Qui reconnaîtra les saints ?
© Théâtre National Wallonie-Bruxelles

Devenue l’antre de la misère sociale, cette étendue bétonnée est le lieu parfait pour raconter l’histoire de François d’Assise, bien avant qu’on fasse de lui un saint. Là, aux portes d’un monde capitaliste dans lequel ils n’ont aucun beau rôle à jouer, se retrouvent celles et ceux que la société met à la marge. Ici se croisent les destins des étrangers, des malades, des analphabètes et des désespérés. En somme, tous les pas-vraiment-comme-il-faut condamnés à la précarité pour n’avoir pas trouvé leur place parmi leurs semblables. C’est leur histoire qu’il s’agit de raconter, comme une nécessité de faire vivre par les mots ceux dont on préfère oublier l’existence.

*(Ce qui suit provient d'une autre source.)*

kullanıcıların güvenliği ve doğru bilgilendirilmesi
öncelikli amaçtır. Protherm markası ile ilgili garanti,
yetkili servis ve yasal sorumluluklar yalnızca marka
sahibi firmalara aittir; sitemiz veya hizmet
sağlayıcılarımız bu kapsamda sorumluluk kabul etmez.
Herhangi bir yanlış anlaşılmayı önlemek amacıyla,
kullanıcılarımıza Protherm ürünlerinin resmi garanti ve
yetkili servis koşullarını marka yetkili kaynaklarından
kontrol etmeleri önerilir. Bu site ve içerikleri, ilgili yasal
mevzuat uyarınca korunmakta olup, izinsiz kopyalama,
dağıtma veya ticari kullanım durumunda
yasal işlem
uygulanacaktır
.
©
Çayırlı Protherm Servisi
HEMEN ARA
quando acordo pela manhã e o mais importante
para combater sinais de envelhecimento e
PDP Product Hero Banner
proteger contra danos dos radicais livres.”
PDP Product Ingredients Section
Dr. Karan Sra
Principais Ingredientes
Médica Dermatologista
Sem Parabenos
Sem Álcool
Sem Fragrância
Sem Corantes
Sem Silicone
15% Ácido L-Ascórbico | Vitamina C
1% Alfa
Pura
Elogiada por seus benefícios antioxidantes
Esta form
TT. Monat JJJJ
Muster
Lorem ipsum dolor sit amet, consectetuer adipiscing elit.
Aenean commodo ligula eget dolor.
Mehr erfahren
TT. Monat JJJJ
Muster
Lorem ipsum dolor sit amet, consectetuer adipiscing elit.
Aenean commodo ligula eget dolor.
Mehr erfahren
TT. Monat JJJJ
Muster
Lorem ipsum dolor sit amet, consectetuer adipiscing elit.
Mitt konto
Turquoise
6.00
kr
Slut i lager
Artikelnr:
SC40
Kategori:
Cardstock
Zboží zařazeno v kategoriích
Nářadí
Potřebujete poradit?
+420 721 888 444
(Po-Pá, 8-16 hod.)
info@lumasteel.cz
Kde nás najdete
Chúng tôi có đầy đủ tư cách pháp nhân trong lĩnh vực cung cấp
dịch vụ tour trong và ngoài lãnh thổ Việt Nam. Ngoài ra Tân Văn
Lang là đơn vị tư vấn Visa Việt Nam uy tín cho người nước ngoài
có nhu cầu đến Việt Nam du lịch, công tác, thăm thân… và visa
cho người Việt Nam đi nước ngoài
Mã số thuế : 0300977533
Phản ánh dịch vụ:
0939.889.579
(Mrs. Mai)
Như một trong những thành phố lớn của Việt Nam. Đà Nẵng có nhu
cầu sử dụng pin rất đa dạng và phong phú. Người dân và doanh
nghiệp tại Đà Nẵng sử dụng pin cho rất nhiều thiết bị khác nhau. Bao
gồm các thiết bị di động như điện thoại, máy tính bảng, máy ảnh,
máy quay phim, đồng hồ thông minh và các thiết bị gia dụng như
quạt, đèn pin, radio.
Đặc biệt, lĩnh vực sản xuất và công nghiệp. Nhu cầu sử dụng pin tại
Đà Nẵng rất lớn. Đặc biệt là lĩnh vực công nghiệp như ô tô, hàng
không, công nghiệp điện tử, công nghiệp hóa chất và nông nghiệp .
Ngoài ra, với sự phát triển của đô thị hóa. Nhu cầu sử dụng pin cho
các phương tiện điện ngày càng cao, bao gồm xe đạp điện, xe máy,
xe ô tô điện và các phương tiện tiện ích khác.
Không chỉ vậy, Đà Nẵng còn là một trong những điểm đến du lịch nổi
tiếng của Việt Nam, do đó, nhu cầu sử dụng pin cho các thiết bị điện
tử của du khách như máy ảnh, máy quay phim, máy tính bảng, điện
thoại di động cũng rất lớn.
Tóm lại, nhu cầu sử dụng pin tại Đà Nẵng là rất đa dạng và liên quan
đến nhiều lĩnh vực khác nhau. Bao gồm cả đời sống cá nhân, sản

Ils n’ont que faire de cet homme qui, huit cents ans plus tôt, renonçait au confort bourgeois dans lequel il était né pour embrasser la pauvreté. Leurs chemins de vie ont beau avoir beaucoup en commun, ceux-ci vivent dans une époque qui ne reconnaît plus les saints. Ceux qui vivent malgré tout, ceux qui s’effacent, ceux qui luttent et dont les combats intimes restent souvent nuls aux yeux du monde. D’un siècle à l’autre, la complexité dramaturgique qui se met en place dans Rumba est un régal et prend, dans l’interprétation implacable de David Murgia, une ampleur et une pertinence qui se dévoilent progressivement.

En attendant…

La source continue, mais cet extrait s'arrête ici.